Maharashtra government is in the process of formulating a comprehensive labour policy in order to promote
harmonious relationship between employers and workers.
“The policy provides guidelines on the interaction between the workers and employers in the organised sector, on role of trade unions and employer’s organisations and also guideline for protection of workers in the unorganised sector, including those who are self-employed,” principal secretary (Labour) Dr Kavita Gupta, said.
The policy represents the statement of intentions of the government on labour and takes into account
pronouncements of the Central and state government on industry, employment, investment and infrastructure, safety and health, child labour and national policy on HIV/AIDS, etc.
The policy dwells on unorganised sector, safety and health at work, coverage of protection, contract labour, bilateral iteraction in workplaces, industrial dispute, social security, working and living conditions for labour, gender concerns, and issues related to union workers, migrant workers and disabled workers.

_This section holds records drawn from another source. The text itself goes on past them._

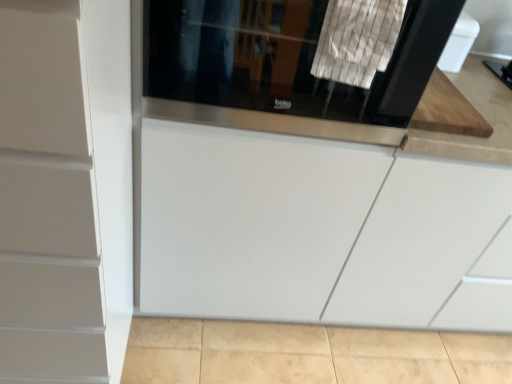 What do you see at coordinates (65, 190) in the screenshot? Image resolution: width=512 pixels, height=384 pixels. I see `white matte cabinet at left` at bounding box center [65, 190].

Describe the element at coordinates (283, 68) in the screenshot. I see `black glass screen door at upper center` at that location.

Locate an element on the screen. white matte cabinet at left is located at coordinates (65, 190).

From a real-world perspective, which object rests below the other?

white matte cabinet at left, from a real-world perspective.

Choose the correct answer: Is white matte cabinet at left inside white striped fabric at upper center or outside it?

white matte cabinet at left is not inside white striped fabric at upper center, it's outside.

Consider the image. Is white matte cabinet at left to the left or to the right of white striped fabric at upper center in the image?

From the image, it's evident that white matte cabinet at left is to the left of white striped fabric at upper center.

From the image's perspective, between white matte cabinet at left and white striped fabric at upper center, which one is located above?

white striped fabric at upper center, from the image's perspective.

In the image, is black glass screen door at upper center on the left side or the right side of white striped fabric at upper center?

Clearly, black glass screen door at upper center is on the left of white striped fabric at upper center in the image.

From the image's perspective, would you say black glass screen door at upper center is shown under white striped fabric at upper center?

No.

Is black glass screen door at upper center positioned with its back to white striped fabric at upper center?

No.

Does point (328, 137) lie in front of point (353, 27)?

That is False.

Is white striped fabric at upper center in contact with black glass screen door at upper center?

Result: No, white striped fabric at upper center is not with black glass screen door at upper center.

From the image's perspective, relative to black glass screen door at upper center, is white striped fabric at upper center above or below?

white striped fabric at upper center is situated lower than black glass screen door at upper center in the image.

Could you measure the distance between white striped fabric at upper center and black glass screen door at upper center?

They are 5.67 inches apart.

Considering the relative positions of white striped fabric at upper center and black glass screen door at upper center in the image provided, is white striped fabric at upper center in front of black glass screen door at upper center?

Yes, white striped fabric at upper center is in front of black glass screen door at upper center.

Is point (360, 38) farther from camera compared to point (25, 38)?

Yes, point (360, 38) is farther from viewer.

From the image's perspective, which object appears higher, white striped fabric at upper center or white matte cabinet at left?

white striped fabric at upper center.

Considering the relative sizes of white striped fabric at upper center and white matte cabinet at left in the image provided, is white striped fabric at upper center wider than white matte cabinet at left?

In fact, white striped fabric at upper center might be narrower than white matte cabinet at left.

Which object is positioned more to the left, black glass screen door at upper center or white matte cabinet at left?

Positioned to the left is white matte cabinet at left.

Is point (388, 86) in front of point (89, 43)?

No, (388, 86) is further to viewer.

Considering the relative sizes of black glass screen door at upper center and white matte cabinet at left in the image provided, is black glass screen door at upper center wider than white matte cabinet at left?

Indeed, black glass screen door at upper center has a greater width compared to white matte cabinet at left.

From the picture: Which object is further away from the camera taking this photo, black glass screen door at upper center or white matte cabinet at left?

black glass screen door at upper center is behind.

In the scene shown: Could black glass screen door at upper center be considered to be inside white matte cabinet at left?

No, white matte cabinet at left does not contain black glass screen door at upper center.

Is white matte cabinet at left at the right side of black glass screen door at upper center?

In fact, white matte cabinet at left is to the left of black glass screen door at upper center.

Which point is more distant from viewer, (11, 239) or (271, 73)?

The point (271, 73) is farther from the camera.

From a real-world perspective, is white matte cabinet at left under black glass screen door at upper center?

Yes, from a real-world perspective, white matte cabinet at left is below black glass screen door at upper center.

This screenshot has height=384, width=512. In the image, there is a white matte cabinet at left. In order to click on laundry above it (from the image's perspective) in this screenshot , I will do `click(357, 40)`.

Where is `screen door below the white striped fabric at upper center (from a real-world perspective)`? screen door below the white striped fabric at upper center (from a real-world perspective) is located at coordinates (283, 68).

Looking at the image, which one is located further to white striped fabric at upper center, white matte cabinet at left or black glass screen door at upper center?

white matte cabinet at left is further to white striped fabric at upper center.

From the image, which object appears to be farther from white matte cabinet at left, white striped fabric at upper center or black glass screen door at upper center?

white striped fabric at upper center is further to white matte cabinet at left.

From the image, which object appears to be farther from white matte cabinet at left, black glass screen door at upper center or white striped fabric at upper center?

Among the two, white striped fabric at upper center is located further to white matte cabinet at left.

From the image, which object appears to be farther from black glass screen door at upper center, white striped fabric at upper center or white matte cabinet at left?

white matte cabinet at left lies further to black glass screen door at upper center than the other object.

Looking at the image, which one is located closer to black glass screen door at upper center, white matte cabinet at left or white striped fabric at upper center?

The object closer to black glass screen door at upper center is white striped fabric at upper center.

Based on their spatial positions, is black glass screen door at upper center or white matte cabinet at left closer to white striped fabric at upper center?

Among the two, black glass screen door at upper center is located nearer to white striped fabric at upper center.

The image size is (512, 384). I want to click on screen door between white matte cabinet at left and white striped fabric at upper center in the horizontal direction, so click(x=283, y=68). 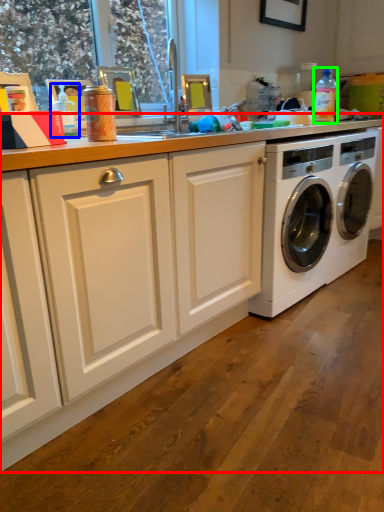 Question: Based on their relative distances, which object is farther from countertop (highlighted by a red box)? Choose from bottle (highlighted by a blue box) and bottle (highlighted by a green box).

Choices:
 (A) bottle
 (B) bottle

Answer: (B) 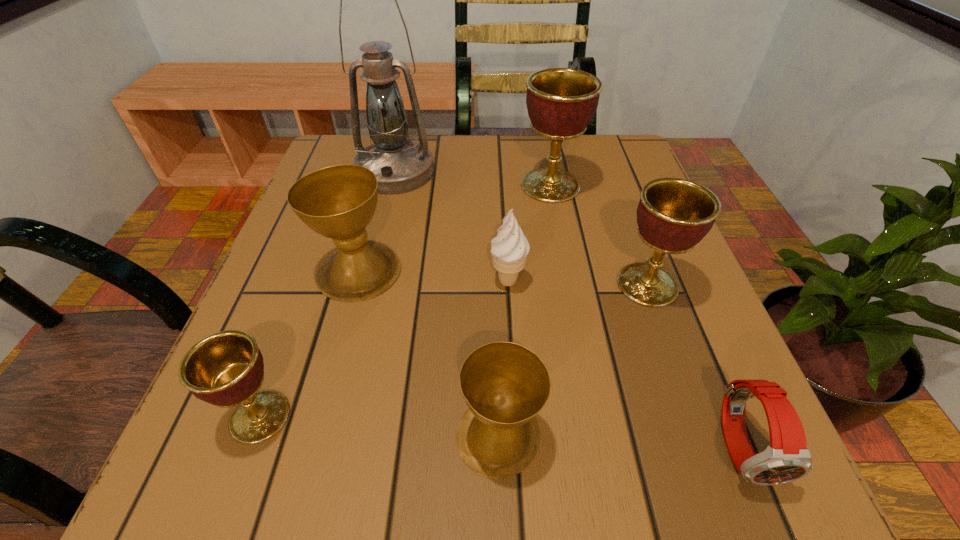 I want to click on vacant space at the far edge of the desktop, so click(486, 153).

Find the location of a particular element. The height and width of the screenshot is (540, 960). free spot at the near edge of the desktop is located at coordinates (563, 500).

Identify the location of vacant space at the left edge of the desktop. This screenshot has height=540, width=960. (339, 308).

At what (x,y) coordinates should I click in order to perform the action: click on blank space at the right edge of the desktop. Please return your answer as a coordinate pair (x, y). Looking at the image, I should click on (598, 211).

This screenshot has width=960, height=540. Identify the location of free region at the far left corner of the desktop. (334, 151).

The image size is (960, 540). What are the coordinates of `vacant space at the far right corner of the desktop` in the screenshot? It's located at (607, 168).

The width and height of the screenshot is (960, 540). I want to click on free area in between the second biggest golden chalice and the tallest object, so click(x=521, y=228).

This screenshot has width=960, height=540. Identify the location of free space between the shortest object and the nearer brown chalice. (619, 442).

You are a GUI agent. You are given a task and a screenshot of the screen. Output one action in this format:
    pyautogui.click(x=<x>, y=<y>)
    Task: Click on the vacant area that lies between the seventh shortest object and the icecream
    The image size is (960, 540).
    Given the screenshot: What is the action you would take?
    pyautogui.click(x=529, y=233)

You are a GUI agent. You are given a task and a screenshot of the screen. Output one action in this format:
    pyautogui.click(x=<x>, y=<y>)
    Task: Click on the vacant space in between the smaller brown chalice and the left brown chalice
    The image size is (960, 540).
    Given the screenshot: What is the action you would take?
    pyautogui.click(x=429, y=354) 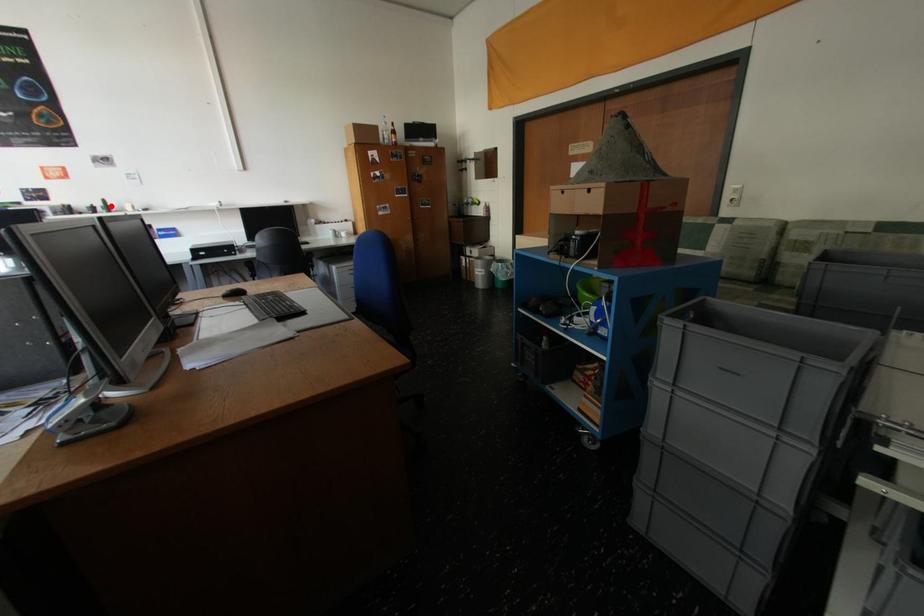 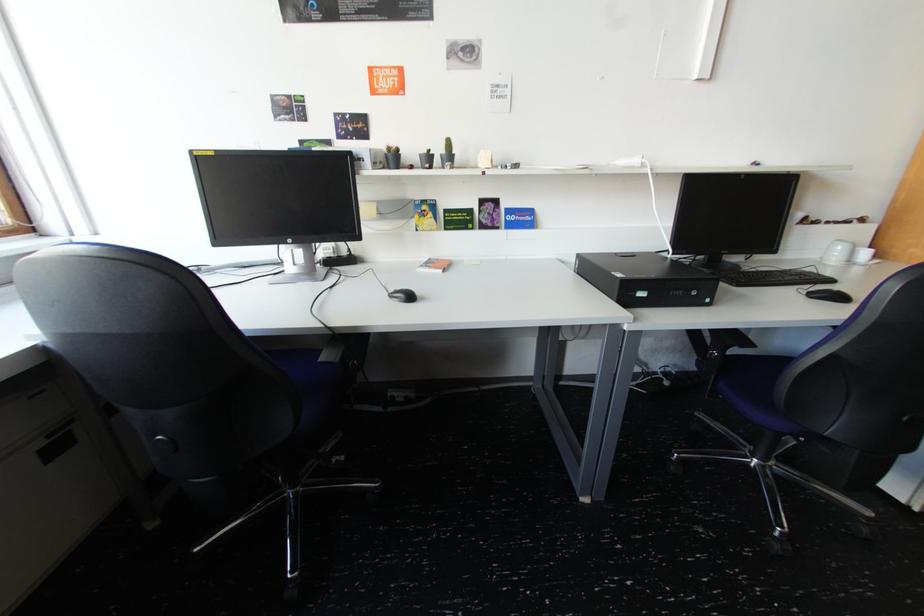 Question: I am providing you with two images of the same scene from different viewpoints. In image1, a red point is highlighted. Considering the same 3D point in image2, which of the following is correct?

Choices:
 (A) It is closer
 (B) It is farther

Answer: (A) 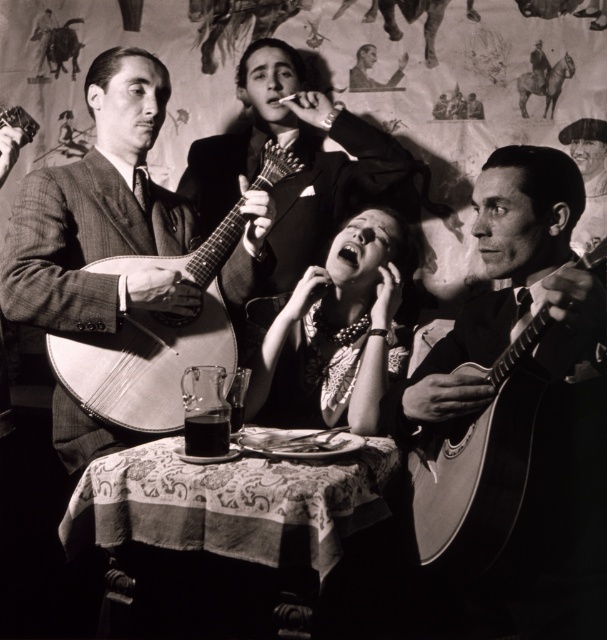 You are standing in front of the two guitarists. Which guitarist is closer to you? The one at point (348, 365) or the one at point (469, 512)?

The guitarist at point (469, 512) is closer to you because point (348, 365) is behind point (469, 512).

You are standing 5 feet away from the point at coordinates point [415,476]. Can you reach the point without moving closer?

The point at coordinates point [415,476] is 6.02 feet away from the viewer. Since you are already standing 5 feet away, you are close enough to reach it without needing to move closer.

Based on the scene description, where is the matte black necklace at center located in the image?

The matte black necklace at center is located at point [333,332] in the image. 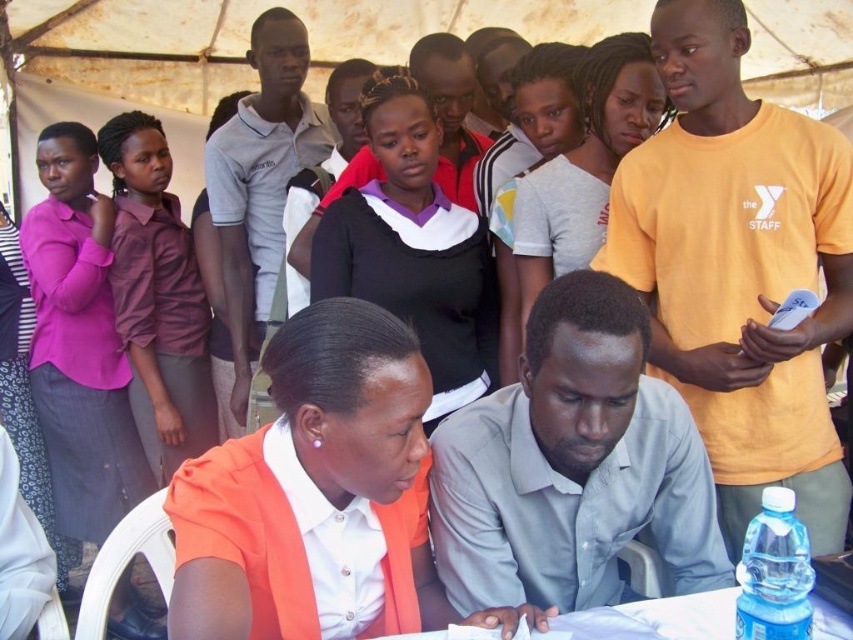 Can you confirm if purple fabric shirt at left is positioned to the left of light gray cotton shirt at upper center?

Indeed, purple fabric shirt at left is positioned on the left side of light gray cotton shirt at upper center.

Which is more to the left, purple fabric shirt at left or light gray cotton shirt at upper center?

From the viewer's perspective, purple fabric shirt at left appears more on the left side.

In order to click on purple fabric shirt at left in this screenshot , I will do `click(157, 296)`.

Is black matte shirt at center wider than matte black shirt at upper center?

Yes, black matte shirt at center is wider than matte black shirt at upper center.

Can you confirm if black matte shirt at center is smaller than matte black shirt at upper center?

Actually, black matte shirt at center might be larger than matte black shirt at upper center.

Identify the location of black matte shirt at center. The width and height of the screenshot is (853, 640). (410, 248).

Can you confirm if orange fabric shirt at lower center is positioned above matte pink blouse at left?

No, orange fabric shirt at lower center is not above matte pink blouse at left.

From the picture: Is orange fabric shirt at lower center wider than matte pink blouse at left?

Yes, orange fabric shirt at lower center is wider than matte pink blouse at left.

Is point (312, 522) positioned behind point (99, 266)?

That is False.

This screenshot has height=640, width=853. I want to click on orange fabric shirt at lower center, so 318,497. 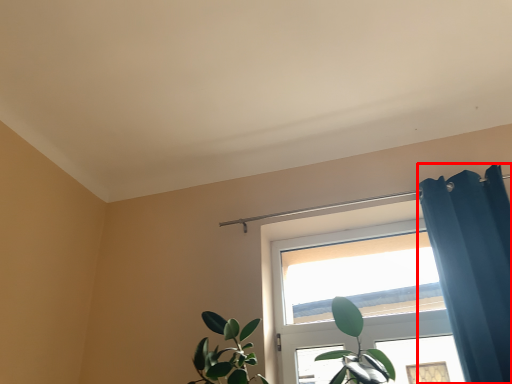 Question: From the image's perspective, where is shower curtain (annotated by the red box) located relative to window?

Choices:
 (A) below
 (B) above

Answer: (B) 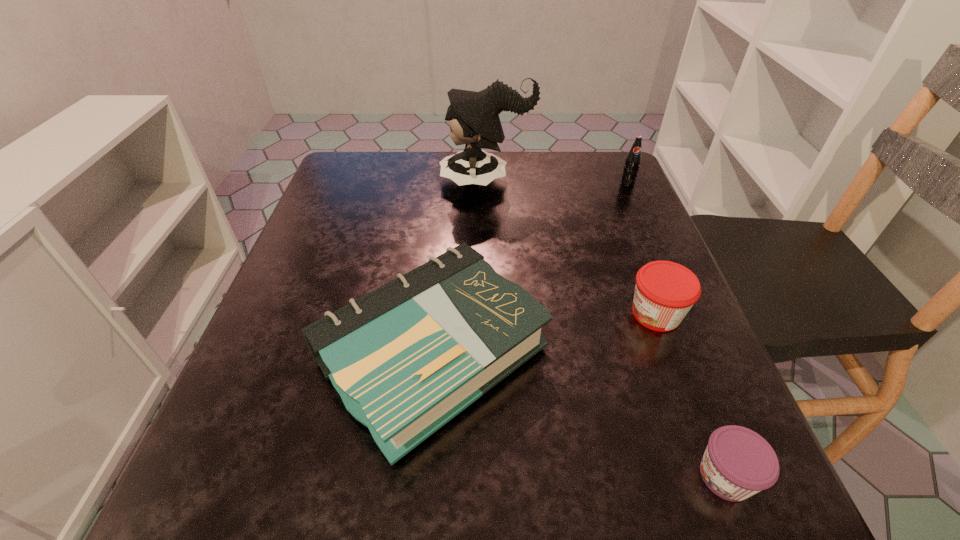 Locate an element on the screen. This screenshot has height=540, width=960. doll is located at coordinates (473, 117).

Image resolution: width=960 pixels, height=540 pixels. What are the coordinates of `pop` in the screenshot? It's located at (632, 162).

The height and width of the screenshot is (540, 960). Find the location of `paperback book`. paperback book is located at coordinates (406, 358).

At what (x,y) coordinates should I click in order to perform the action: click on the taller jam. Please return your answer as a coordinate pair (x, y). This screenshot has height=540, width=960. Looking at the image, I should click on (665, 291).

I want to click on the shorter jam, so click(738, 463).

The height and width of the screenshot is (540, 960). Find the location of `the nearer jam`. the nearer jam is located at coordinates (738, 463).

What are the coordinates of `free location located 0.270m at the face of the tallest object` in the screenshot? It's located at (331, 181).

It also addresses issues like sexual harassment, labour standards and corporate social responsibility, Gupta said.
The policy aims at improving labour productivity, especially in the globalised scenario and focuses on creating a winwin situation for the labour and industries and promoting capacities through good practises which will enable state to face a globally competitive environment.
The draft Labour Policy was put on the government website in November last year and was available for suggestions and objections till March 10, she said.
Several suggestions and objections were received from various stakeholders including the managements, labour unions and other experts, Gupta said.
They are being considered to formulate the final policy which will shortly be put up for government approval, she added.